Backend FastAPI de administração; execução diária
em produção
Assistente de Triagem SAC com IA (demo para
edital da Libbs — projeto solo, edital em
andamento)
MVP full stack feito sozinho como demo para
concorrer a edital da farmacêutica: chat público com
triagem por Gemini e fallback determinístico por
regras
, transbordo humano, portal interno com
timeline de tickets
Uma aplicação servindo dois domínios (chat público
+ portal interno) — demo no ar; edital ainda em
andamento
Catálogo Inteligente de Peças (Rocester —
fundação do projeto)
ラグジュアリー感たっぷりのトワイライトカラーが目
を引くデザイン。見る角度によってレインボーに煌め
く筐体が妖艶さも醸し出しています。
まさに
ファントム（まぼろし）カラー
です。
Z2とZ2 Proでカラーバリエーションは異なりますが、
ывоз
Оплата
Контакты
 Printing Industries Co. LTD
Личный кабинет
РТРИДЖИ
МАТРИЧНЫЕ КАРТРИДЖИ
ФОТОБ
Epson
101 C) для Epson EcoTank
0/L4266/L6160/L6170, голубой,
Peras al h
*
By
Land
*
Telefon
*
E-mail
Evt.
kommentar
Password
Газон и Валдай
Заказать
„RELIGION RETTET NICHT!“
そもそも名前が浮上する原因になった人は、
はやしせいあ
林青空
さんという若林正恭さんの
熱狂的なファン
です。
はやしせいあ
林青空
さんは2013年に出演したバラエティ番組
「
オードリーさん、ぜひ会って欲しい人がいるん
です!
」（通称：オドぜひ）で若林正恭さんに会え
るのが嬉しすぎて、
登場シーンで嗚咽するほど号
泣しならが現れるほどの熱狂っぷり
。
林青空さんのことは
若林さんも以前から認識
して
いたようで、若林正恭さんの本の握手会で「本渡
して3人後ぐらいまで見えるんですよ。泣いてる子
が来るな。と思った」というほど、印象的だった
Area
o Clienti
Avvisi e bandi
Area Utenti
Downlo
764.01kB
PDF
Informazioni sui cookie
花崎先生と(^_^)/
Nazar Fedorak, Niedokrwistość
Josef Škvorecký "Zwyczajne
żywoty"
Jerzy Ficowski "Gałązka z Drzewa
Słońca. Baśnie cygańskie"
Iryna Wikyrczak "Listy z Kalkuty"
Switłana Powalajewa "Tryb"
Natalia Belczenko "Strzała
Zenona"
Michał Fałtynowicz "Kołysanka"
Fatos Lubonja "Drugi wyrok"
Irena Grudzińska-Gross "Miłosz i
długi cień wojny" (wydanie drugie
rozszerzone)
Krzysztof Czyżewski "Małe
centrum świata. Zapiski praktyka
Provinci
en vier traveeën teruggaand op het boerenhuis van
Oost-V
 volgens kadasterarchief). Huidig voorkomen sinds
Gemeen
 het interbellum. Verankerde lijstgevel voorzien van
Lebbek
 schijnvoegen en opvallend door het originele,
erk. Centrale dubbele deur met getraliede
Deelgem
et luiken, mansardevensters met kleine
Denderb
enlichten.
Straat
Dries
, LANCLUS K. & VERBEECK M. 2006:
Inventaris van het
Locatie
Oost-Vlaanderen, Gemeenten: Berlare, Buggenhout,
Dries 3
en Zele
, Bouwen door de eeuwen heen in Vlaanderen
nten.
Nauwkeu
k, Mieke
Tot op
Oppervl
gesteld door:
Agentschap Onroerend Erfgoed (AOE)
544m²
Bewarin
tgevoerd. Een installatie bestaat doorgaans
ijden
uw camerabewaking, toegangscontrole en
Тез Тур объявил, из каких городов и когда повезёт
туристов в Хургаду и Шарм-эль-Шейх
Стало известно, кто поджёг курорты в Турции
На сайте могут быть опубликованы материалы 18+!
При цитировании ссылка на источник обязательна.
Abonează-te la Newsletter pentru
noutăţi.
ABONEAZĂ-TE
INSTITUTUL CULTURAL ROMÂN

== Task to carry out ==
For each line of the listing that holds the word "edital", show that line.

== Solution to this exercise ==
edital da Libbs — projeto solo, edital em
concorrer a edital da farmacêutica: chat público com
+ portal interno) — demo no ar; edital ainda em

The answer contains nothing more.